WASHINGTON, D.C. (October 26, 2019) – Earlier this week, Congresswoman Robin Kelly (D-IL) and Congresswoman Cathy McMorris Rodgers (R-WA) introduced the US SAFE WEB Extension Act to extend the U.S. SAFE WEB Act of 2006 for an additional seven years and enable the Federal Trade Commission to protect Americans from fraud, spam, and deception online.
“In 2019, those seeking to deceive and commit fraud often use international borders as a shield against law enforcement.
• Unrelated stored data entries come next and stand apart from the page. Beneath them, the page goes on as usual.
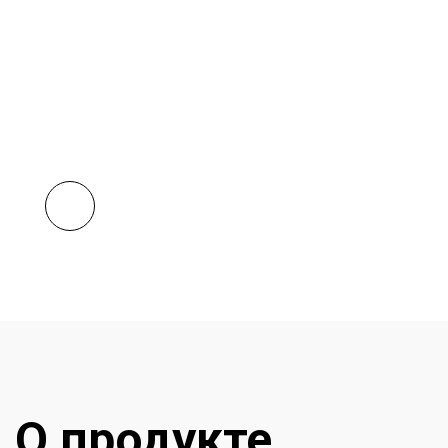
О продукте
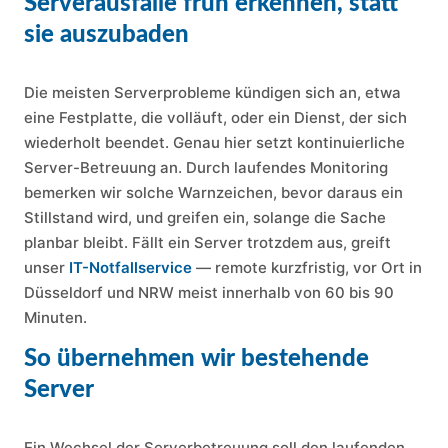
Serverausfälle früh erkennen, statt
sie auszubaden
Die meisten Serverprobleme kündigen sich an, etwa
eine Festplatte, die volläuft, oder ein Dienst, der sich
wiederholt beendet. Genau hier setzt kontinuierliche
Server-Betreuung an. Durch laufendes Monitoring
bemerken wir solche Warnzeichen, bevor daraus ein
Stillstand wird, und greifen ein, solange die Sache
planbar bleibt. Fällt ein Server trotzdem aus, greift
unser
IT-Notfallservice
— remote kurzfristig, vor Ort in
Düsseldorf und NRW meist innerhalb von 60 bis 90
Minuten.
So übernehmen wir bestehende
Server
Ein Wechsel der Serverbetreuung soll den laufenden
We should be able to address this malicious activity that targets American families by working with our international law enforcement partners,” said Congresswoman Robin Kelly. “This important bipartisan measure will ensure that the Federal Trade Commission has the resources and authority to cooperate with foreign law enforcement agencies and tackle fraud and deception.”
“The Internet knows no borders, and too often, the threats we face online don’t come from here in the United States,” said Congresswoman McMorris Rodgers. “We need the tools to address online threats across international boundaries. That’s why Congress developed the SAFE WEB Act in 2006. It enables the Federal Trade Commission to step in and address international threats online to protect Americans’ privacy and sensitive or financial information. This bill will extend the SAFE WEB Act for an additional seven years to continue fighting cyberthreats around the world.”
NOTE: The Undertaking Spam, Spyware, And Fraud Enforcement With Enforcers beyond Borders Act of 2006 (U.S. SAFE WEB Act) gives the FTC critical powers to enhance cross-border cooperation on consumer protection investigations and fraud actions, as well as to support cross-border data transfer mechanisms like the EU-U.S. Privacy Shield.
Congress enacted the U.S. SAFE WEB Act in 2006 and reauthorized it in 2012 for the period through September 2020.